In the history of Chinese women, the T'ang dynasty is known not only for women who contended for political power, but also for women's educational texts. Two important female educational texts which became part of the Female Four Books, The Female Classic of the Filial Piety by Lady Cheng and The Female Analects by Lady Sung Jo-hua (also called Sung Jo hsin in some sources), were written during the T'ang. These two books, while both are of a Confucian nature, convey different images of women. This paper compares these two texts to study the changing perceptions of T'ang women. In doing so, it also studies the contemporary political, social and cultural developments which contributed to this change of view.

Written during the same dynasty one hundred years apart, these two books created two different worlds for women. The Female Classic of Filial Piety instructed the making of a wise and learned lady who was politically active. She studied Confucian classics, advised husbands of affairs of state, managed family and relatives, and served the in-laws with propriety. Female submissiveness and obedience preached by Pan Chao of the Han dynasty in the Female Admonition was missing in this text. The Female Analects, however, discussed weaving, cleaning, household work and the serving of parents, husband, and in-laws which the author considered to be the world of women. Women were not encouraged to study. Where they went, how they acted and what they said, were all sternly regulated. The women in the Female Analects, were molded into the Confucian submissive females of the inner quarters. As women were authors for both texts, the differences seem to derive from socio-political rather than from a gender perspective.

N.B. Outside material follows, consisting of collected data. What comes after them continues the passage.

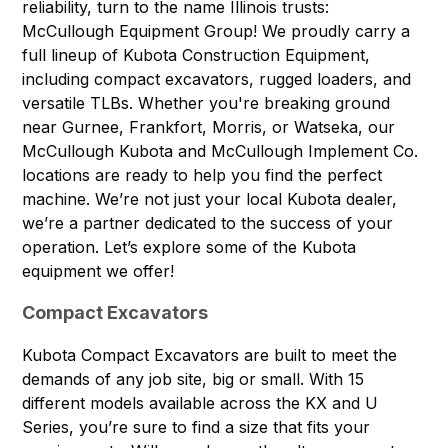
reliability, turn to the name Illinois trusts:
McCullough Equipment Group! We proudly carry a
full lineup of Kubota Construction Equipment,
including compact excavators, rugged loaders, and
versatile TLBs. Whether you're breaking ground
near
Gurnee, Frankfort, Morris, or Watseka
, our
McCullough Kubota and McCullough Implement Co.
locations are ready to help you find the perfect
machine. We’re not just your local Kubota dealer,
we’re a partner dedicated to the success of your
operation. Let’s explore some of the Kubota
equipment we offer!
Compact Excavators
Kubota Compact Excavators
are built to meet the
demands of any job site, big or small. With 15
different models available across the KX and U
Series, you’re sure to find a size that fits your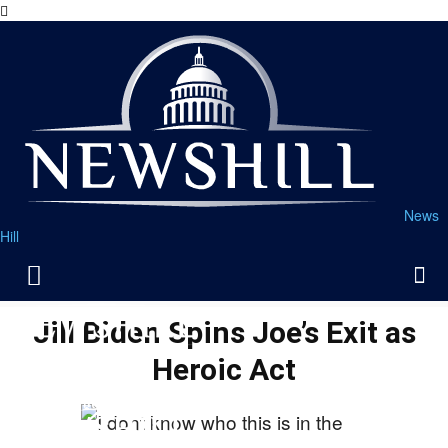
News
Hill
Jill Biden Spins Joe’s Exit as
Heroic Act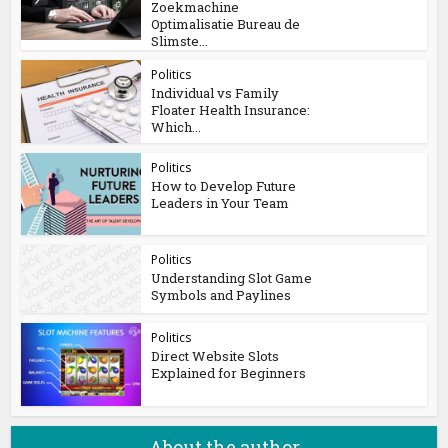
Zoekmachine
Optimalisatie Bureau de
Slimste...
Politics
Individual vs Family
Floater Health Insurance:
Which...
Politics
How to Develop Future
Leaders in Your Team
Politics
Understanding Slot Game
Symbols and Paylines
Politics
Direct Website Slots
Explained for Beginners
About the author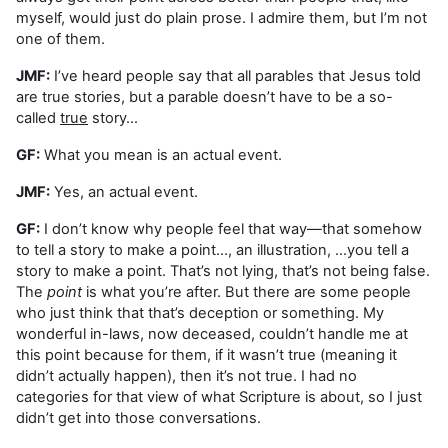
myself, would just do plain prose. I admire them, but I’m not
one of them.
JMF:
I’ve heard people say that all parables that Jesus told
are true stories, but a parable doesn’t have to be a so-
called
true
story…
GF:
What you mean is an actual event.
JMF:
Yes, an actual event.
GF:
I don’t know why people feel that way—that somehow
to tell a story to make a point…, an illustration, …you tell a
story to make a point. That’s not lying, that’s not being false.
The
point
is what you’re after. But there are some people
who just think that that’s deception or something. My
wonderful in-laws, now deceased, couldn’t handle me at
this point because for them, if it wasn’t true (meaning it
didn’t actually happen), then it’s not true. I had no
categories for that view of what Scripture is about, so I just
didn’t get into those conversations.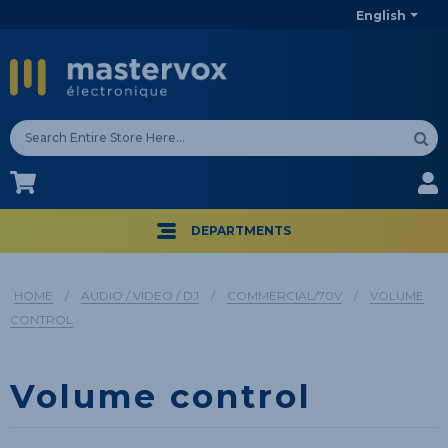
English
CA$
CA$
DEPARTMENTS
HOME
/
AUDIO / VIDEO / DJ
/
COMMERCIAL/70V
/
VOLUME
CONTROL
Volume control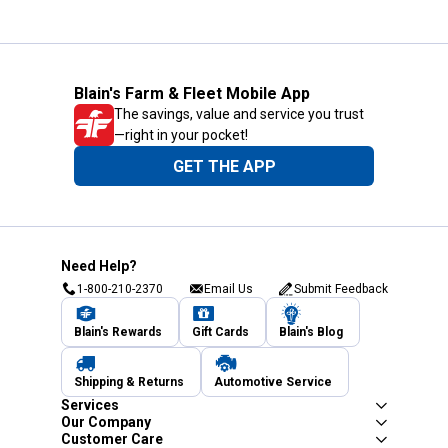
Blain's Farm & Fleet Mobile App
The savings, value and service you trust
—right in your pocket!
GET THE APP
Need Help?
1-800-210-2370
Email Us
Submit Feedback
Blain's Rewards
Gift Cards
Blain's Blog
Shipping & Returns
Automotive Service
Services
Our Company
Customer Care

These two texts, with The Classic of Female Filial Piety written before the An-Shih rebellions (755-763) and The Female Analects afterwards, may be seen as reflections of two different socio-political climates-the early and later T'ang dynasty-polarized by the An-Shih Rebellions. This paper thus explores the connections between The Classic of Female Filial Piety and the prevailing political influence of the imperial women in early T'ang. It also studies The Female Analects with a number of mid-to-late T'ang developments, such as the dwindling of female political power, the reaction against influential women, the revival in Confucianism and the changing concepts of family ethics.

The process of Confucianization of female inevitably involved tension, contradiction and adjustment especially in the T'ang when females had already enjoyed considerable power and freedom. This paper also compares rules from The Female Analects to the conduct of Ts'ui Ying-ying, the female protagonist in "The Tale of Ying-ying," written some twenty years after the firm circulation of The Female Analects. Ying-ying's behavior becomes less enigmatic when seen in the light of the tension between the relatively open contemporary mores and a conservative Confucian education.